I’ve been avoiding this moment ever since I learned to program in R. Ironically, I dreaded the same for R after I had learned SAS-learning a new language. Several of my classmates have been suggesting Matlab, Python and C++ and I’ve avoided thus far as my computations didn’t take longer than 12 hours or so to complete. A new project has finally prodded me to move onto greener coding pastures. This project (details after it’s published) entails running two disperse Markov chains (run long enough to appear convergent) over 30,000 times. The fastest I could get the chains to run is about 20-40 seconds in R (depending on the running dimension in the reversible jump MCMC), which runs the full desired coding in about 3-5 days. The problem here is this project is to be used in real time clinical trials to decide if a trial should stop immediately due to superiority of one treatment to another or futility if it appears that the trial will result in a failure. Clinicians cannot use this software if it doesn’t produce a decision in a reasonable time, say overnight. This way Clinicians can give their patient data (treatment labels, survival times and censoring indicators) to the program in the afternoon and have an answer on whether or not to continue the trial in the morning.

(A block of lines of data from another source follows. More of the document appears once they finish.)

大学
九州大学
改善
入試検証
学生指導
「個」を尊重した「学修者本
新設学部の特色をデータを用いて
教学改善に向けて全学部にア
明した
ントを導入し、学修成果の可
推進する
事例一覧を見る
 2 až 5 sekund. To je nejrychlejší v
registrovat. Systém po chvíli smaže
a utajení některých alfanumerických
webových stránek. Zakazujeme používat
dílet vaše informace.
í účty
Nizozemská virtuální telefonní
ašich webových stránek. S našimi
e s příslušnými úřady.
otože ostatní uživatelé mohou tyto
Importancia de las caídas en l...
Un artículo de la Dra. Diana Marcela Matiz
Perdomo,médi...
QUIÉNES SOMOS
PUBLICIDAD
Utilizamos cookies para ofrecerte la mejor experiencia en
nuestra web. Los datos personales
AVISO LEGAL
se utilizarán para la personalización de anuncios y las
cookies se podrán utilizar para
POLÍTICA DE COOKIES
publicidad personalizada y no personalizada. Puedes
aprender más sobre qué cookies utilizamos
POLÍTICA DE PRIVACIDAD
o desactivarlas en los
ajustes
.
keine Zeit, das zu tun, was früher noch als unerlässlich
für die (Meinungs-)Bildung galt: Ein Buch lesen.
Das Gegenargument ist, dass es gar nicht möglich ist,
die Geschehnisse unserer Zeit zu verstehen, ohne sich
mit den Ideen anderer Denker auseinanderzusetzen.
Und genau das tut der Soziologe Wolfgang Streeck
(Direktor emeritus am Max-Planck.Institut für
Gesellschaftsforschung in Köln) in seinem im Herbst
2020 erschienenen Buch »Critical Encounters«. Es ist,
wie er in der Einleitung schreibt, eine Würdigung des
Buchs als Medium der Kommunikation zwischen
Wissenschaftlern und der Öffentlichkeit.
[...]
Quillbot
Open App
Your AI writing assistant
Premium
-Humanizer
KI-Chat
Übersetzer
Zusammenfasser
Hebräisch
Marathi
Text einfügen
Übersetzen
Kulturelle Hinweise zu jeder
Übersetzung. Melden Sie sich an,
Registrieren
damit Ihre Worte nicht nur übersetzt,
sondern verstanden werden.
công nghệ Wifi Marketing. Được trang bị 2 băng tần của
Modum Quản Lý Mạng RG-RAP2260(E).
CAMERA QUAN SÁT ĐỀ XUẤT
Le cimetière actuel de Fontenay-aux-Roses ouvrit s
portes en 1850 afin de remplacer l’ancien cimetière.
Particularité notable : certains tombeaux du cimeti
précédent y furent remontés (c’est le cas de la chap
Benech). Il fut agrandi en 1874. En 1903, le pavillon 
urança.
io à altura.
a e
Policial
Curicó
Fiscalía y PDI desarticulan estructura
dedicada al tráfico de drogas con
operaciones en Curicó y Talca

I’ve heard from several different degrees of speed increase of C++ from R ranging from 60x to 1,000x faster than R. Even on the lower end of this spectrum, a 60x increase in my sampling speed would take less than 1 second to run each chain which makes the problem computationally feasible.
Before begrudgingly attempting to learn C++, I tried my best to get R to adhere to this time constraint by using Rprof by Dr. Hadley Wickam (from my Rice University) to find any bottlenecks in my coding. At some point I’ll write a post on my experiences with this program because it is extremely useful. After I got it to as fast as I could I attempted the parallelization route by using the parLapply function in library(snow), hoping that by distributing this tasks to all 8 of my cores it could be done reasonably. Sadly, this didn’t accomplish the desired goal, but I plan to use RCPP and specifically RCPPParallel to call functions from C++ into R and distribute them to all my cores in R. I’m optimistic that the speed up for using C++ will be great enough to ignore parallelization totally but unless the sampler improves to about 1 second (about 8 hours to run everything sequentially) the parallelization will be necessary.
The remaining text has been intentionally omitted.